I’ve been thinking about photography this summer as I’ve been watching everyone take out their cell phones for concerts, sporting events, fireworks, selfies, etc…basically ALL THE TIME. Why do we do it? and what does everyone do with all the images?

So I thought before I’d re-invent the wheel I’d see if anyone wrote about it……well of course Om Malick did and here are some excerpts from his great article in the New Yorker. You can read the full article here

In the Future, We Will Photograph Everything and Look at Nothing

“To understand, one needs to understand how our relationship with photographs has changed. From analog film cameras to digital cameras to iPhone cameras, it has become progressively easier to take and store photographs. Today we don’t even think twice about snapping a shot. Photography has seen the value shift from the stand-alone individual aesthetic of the artist to the collaborative and social aesthetic of services like Facebook and Instagram. In the future the real value creation will come from stitching together photos as a fabric, extracting information and then providing that cumulative information as a totally different package.”

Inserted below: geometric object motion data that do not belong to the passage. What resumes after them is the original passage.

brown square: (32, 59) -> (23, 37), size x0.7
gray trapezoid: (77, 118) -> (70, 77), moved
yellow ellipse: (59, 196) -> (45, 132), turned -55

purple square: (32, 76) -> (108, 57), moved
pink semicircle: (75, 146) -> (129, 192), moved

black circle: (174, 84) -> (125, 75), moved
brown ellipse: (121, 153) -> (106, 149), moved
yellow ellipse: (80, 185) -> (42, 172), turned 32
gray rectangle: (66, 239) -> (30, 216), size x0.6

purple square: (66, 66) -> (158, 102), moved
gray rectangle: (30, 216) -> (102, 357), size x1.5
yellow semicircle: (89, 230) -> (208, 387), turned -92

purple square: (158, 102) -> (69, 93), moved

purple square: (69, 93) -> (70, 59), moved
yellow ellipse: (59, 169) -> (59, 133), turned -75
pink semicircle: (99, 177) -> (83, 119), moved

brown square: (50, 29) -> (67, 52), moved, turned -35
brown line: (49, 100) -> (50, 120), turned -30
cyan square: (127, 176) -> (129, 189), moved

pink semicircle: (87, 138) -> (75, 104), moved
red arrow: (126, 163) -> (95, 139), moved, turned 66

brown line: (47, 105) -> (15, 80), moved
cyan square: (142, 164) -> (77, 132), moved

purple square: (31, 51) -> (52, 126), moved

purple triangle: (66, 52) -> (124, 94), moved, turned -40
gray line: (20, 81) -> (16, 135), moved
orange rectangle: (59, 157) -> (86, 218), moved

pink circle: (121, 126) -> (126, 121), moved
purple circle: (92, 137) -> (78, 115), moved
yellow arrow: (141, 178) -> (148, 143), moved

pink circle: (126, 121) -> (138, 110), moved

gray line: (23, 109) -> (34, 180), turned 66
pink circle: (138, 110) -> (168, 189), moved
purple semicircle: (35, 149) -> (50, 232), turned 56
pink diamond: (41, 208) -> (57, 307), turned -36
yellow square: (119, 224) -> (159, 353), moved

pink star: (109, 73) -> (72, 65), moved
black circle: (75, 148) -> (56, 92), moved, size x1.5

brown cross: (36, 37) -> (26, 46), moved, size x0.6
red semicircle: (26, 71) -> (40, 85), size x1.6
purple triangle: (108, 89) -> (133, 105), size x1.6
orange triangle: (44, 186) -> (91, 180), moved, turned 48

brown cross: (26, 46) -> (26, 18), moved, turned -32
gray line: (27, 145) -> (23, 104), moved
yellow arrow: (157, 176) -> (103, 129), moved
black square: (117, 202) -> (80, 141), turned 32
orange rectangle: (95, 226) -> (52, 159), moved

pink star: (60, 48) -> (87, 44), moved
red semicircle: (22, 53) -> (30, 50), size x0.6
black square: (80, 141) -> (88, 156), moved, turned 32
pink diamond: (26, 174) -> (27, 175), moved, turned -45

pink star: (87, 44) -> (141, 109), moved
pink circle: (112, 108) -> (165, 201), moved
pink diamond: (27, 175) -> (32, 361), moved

We have come to a point in society where we are all taking too many photos and spending very little time looking at them.

“The definition of photography is changing, too, and becoming more of a language,” the Brooklyn-based artist and professional photographer Joshua Allen Harris told me. “We’re attaching imagery to tweets or text messages, almost like a period at the end of a sentence. It’s enhancing our communication in a whole new way.”

Photo by Samuel Zeller on Unsplash

“In other words the term ‘photographer’ is changing.  As a result, photos are less markers of memories than they are Web-browser bookmarks for our lives. And, just as with bookmarks, after a few months it becomes hard to find photos or even to navigate back to the points worth remembering. Google made hoarding bookmarks futile. Today we think of something, and then we Google it. Photos are evolving along the same path as well.”

“Humans have over two billion smartphones and, based on the ultra-conservative assumption that we each upload about two photos a day to various Internet platforms, that means we take about four billion photographs a day. It’s hard to imagine how many photos total are sitting on our devices.”

“Thanks to our obsession with photography—and, in particular, the cultural rise of selfies—the problem of how to sort all these images has left the realm of human capabilities. Instead, we need to augment humans with machines, which are better at sifting through thousands of photos, analyzing them, finding commonalities, and drawing inferences around moments that matter. Machines can start to learn our style of photography.”

Thank you Om Malick, this whole premise still rings true today. I’d love to go to a concert some day and enjoy the music without anyone holding a phone up in front of my face!